Vol.3, No 13, 2003 pp. 599-612
UDC 532.59 539.3 539.421 530.145.6
NEW CLASS OF SOLUTIONS OF THE REDUCED WAVE EQUATION APPLICABLE TO CRACK PROBLEMS
RELATED TO GRADIENT ELASTICITY
David J. Unger1, Elias C. Aifantis2
1Department of Mechanical and Civil Engineering, University of Evansville,
1800 Lincoln Avenue, Evansville, IN 47722, USA
2Center for Mechanics of Materials and Instabilities, Michigan Technological University, 1400 Townsend Drive, Houghton, MI 49931, USA
Using complex variables, the two-dimensional reduced wave equation is transformed into an equation composed of two Hankel operators. Due to the symmetry of these operators, solutions of the transformed equation appear as products of Bessel functions, where each individual function's argument is associated with one of the newly defined independent variables. When a particular class of these solutions is identified with linear elastic displacement for finite length cracks, stresses are generated at the tips possessing the characteristic inverse square root singularity. As an application of this special class of solutions, an internal crack problem subject to the constitutive assumptions of the Aifantis strain gradient elastic theory is posed and solved. In this particular gradient elasticity theory, the analogous linear elastic displacement and stress is incorporated into the solution of the corresponding gradient elasticity problem.
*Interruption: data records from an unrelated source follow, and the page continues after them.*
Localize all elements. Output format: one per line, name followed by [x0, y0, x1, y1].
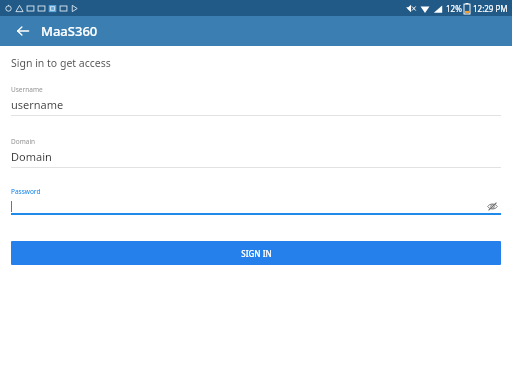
button[interactable]: Domain — [0, 137, 512, 168]
button[interactable]: Show password — [484, 199, 500, 213]
button[interactable]: Password — [0, 187, 512, 215]
staticText: 12% — [446, 3, 462, 14]
staticText: Domain — [11, 149, 52, 164]
button[interactable]: Back — [10, 18, 36, 44]
staticText: MaaS360 — [41, 22, 98, 40]
staticText: Password — [11, 187, 41, 196]
staticText: 12:29 PM — [473, 3, 508, 14]
button[interactable]: SIGN IN — [11, 241, 501, 265]
staticText: Domain — [11, 137, 36, 146]
staticText: Sign in to get access — [11, 56, 111, 70]
button[interactable]: Username — [0, 85, 512, 116]
staticText: Username — [11, 85, 43, 94]
staticText: username — [11, 97, 64, 112]
staticText: SIGN IN — [241, 248, 272, 259]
NOVA KLASA REŠENJA REDUKOVANE TALASNE JEDNAČINE PRIMENLJIVE NA PROBLEME PRSLINA
U VEZI SA GRADIJENT ELASTIČNOŠĆU
Korišćenjem kompleksnih promenljivih, dvodimenzionalna redukovana talasna jednačina transformiše se u jednačinu koja se sastoji od dva Hankel operatora. Usled simetričnosti ovih operatora, rešenja transformisane jednačine javljaju se kao proizvodi Besel funkcija, gde je svaki pojedinačni argument funkcije vezan za jedan od novoodredjenih nezavisnih promenljivih. Kada se odredjena klasa ovih rešenja identifikuje sa linearnim elastičnim pomeranjem za prsline konačne dužine, stvaraju se naponi na vrhovima koji su karakteristični po obrnutoj vrednosti kvadratnog korena. Kao primena ove posebne klase rešenja, postavlja se i rešava problem unutrašnje prsline koji podleže sustinskim pretpostavkama Aifantis elastične teorije gradijenta napona. Unutar ove gradijentske teorije elastičnosti, analogno linearno elastično pomeranje i napon uračunati su u rešenje odgovarajućeg problema gradijenta elastičnosti.